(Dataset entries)
_ _ _ _ _
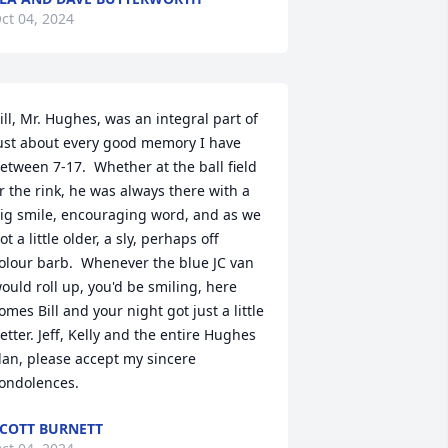
ct 04, 2024
ill, Mr. Hughes, was an integral part of 
ust about every good memory I have 
etween 7-17.  Whether at the ball field 
r the rink, he was always there with a 
ig smile, encouraging word, and as we 
ot a little older, a sly, perhaps off 
olour barb.  Whenever the blue JC van 
ould roll up, you'd be smiling, here 
omes Bill and your night got just a little 
etter. Jeff, Kelly and the entire Hughes 
lan, please accept my sincere 
ondolences.
COTT BURNETT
_ _ _ _ _
§ Task directions
With the line containing "r the rink, he was always there with a" as the first and the last line above as the final one, copy those lines exactly and no others.

§ Exercise output
r the rink, he was always there with a 
ig smile, encouraging word, and as we 
ot a little older, a sly, perhaps off 
olour barb.  Whenever the blue JC van 
ould roll up, you'd be smiling, here 
omes Bill and your night got just a little 
etter. Jeff, Kelly and the entire Hughes 
lan, please accept my sincere 
ondolences.
COTT BURNETT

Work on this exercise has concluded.